Hak Teâlâ’nın Kur’ân-ı Mecîd’de, âriflerin hallerini şerh buyurduğu şu “Ve lâ tutı’ külle hallâfin mehîn” (Kalem, 68/10) yâni “Hak ve bâtılda çok yemin eden ölçüsüz kimselere itâat etme” âyet-i kerîmesinden bu hâfızların nasıl koku almadıklarına hayret ederim. “Falan kimse böyledir, diye her ne söylerse dinleme” dediği için “Hemmâzin meşşâin bi nemîm / Mennâin lil hayri mu’tedin esîm” (Kalem, 68/11-12) yâni “O ölçüsüz kimse halkı ayıplamak ve bozmak amacıyla halkın sözlerini birbirine aktarıcı ve gammâz ve insanları hayırdan men’ edicidir” âyet-i kerîmesi gereğince kendisi gammâzın en a’lâsıdır. Ancak Kur’ân acâib bir sihir yapıcı ve kıskançtır. Sihri öyle bağlar ki, karşı tarafın kulağına anladığı gibi açık olarak okur. Oysa onun hiç haberi olmaz. Kendini yine sür’atle çeker.

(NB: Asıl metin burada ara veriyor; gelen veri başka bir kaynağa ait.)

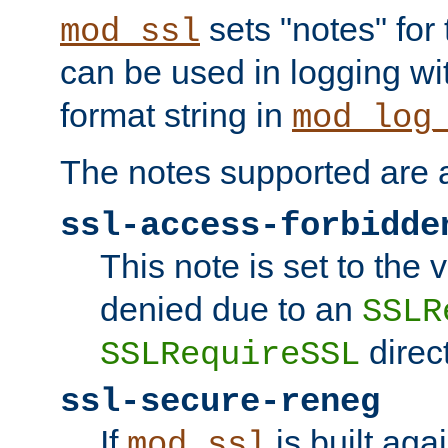
sets "notes" for
mod_ssl
can be used in logging wi
format string in
mod_log
The notes supported are a
ssl-access-forbidde
This note is set to the
denied due to an
SSLR
direct
SSLRequireSSL
ssl-secure-reneg
If
is built aga
mod_ssl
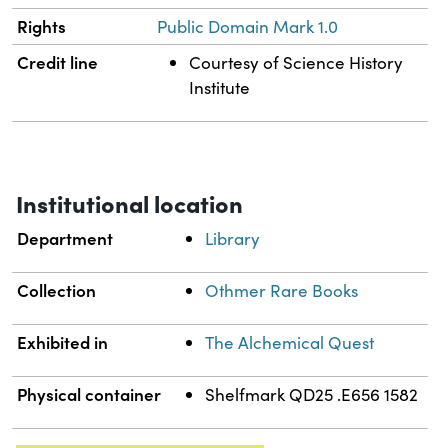
Rights
Public Domain Mark 1.0
Credit line
Courtesy of Science History
Institute
Institutional location
Department
Library
Collection
Othmer Rare Books
Exhibited in
The Alchemical Quest
Physical container
Shelfmark QD25 .E656 1582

“Hatemallâhu” (Bakara, 2/7) yâni “Allah mühür basmış” âyet-i kerimesinde işâret buyrulan mührünün acâîb bir letâfeti vardır.
Kur’ân’ı işitirler, anlamazlar; bahsederler, Allah latîfdir, kahrı latîfdir, mührü latîfdir. Fakat mührü bizim bildiğimiz gibi değil; onun açılması anlatıma sığmaz. Ben eğer parçalarımdan dağılırsam, O’nun sonsuz lütfunun ve lezzetliğinin mühür açıcılığı ve benzersizliği ve feth ediciliği gerçekleşecektir. Sakın hastalığı ve ölümü, benim hakkımda çirkin görmeyiniz; çünkü o perde içindir. Benim çok latîf ve benzersiz bir kâtilim olacaktır. O çekilen bıçak veyâ kılıç, yâr olmayanların bakışlarını def’ etmek içindir; tâ ki yabancı uğursuz bakışlar o kâtilin arkadaşını idrâk etmesinler.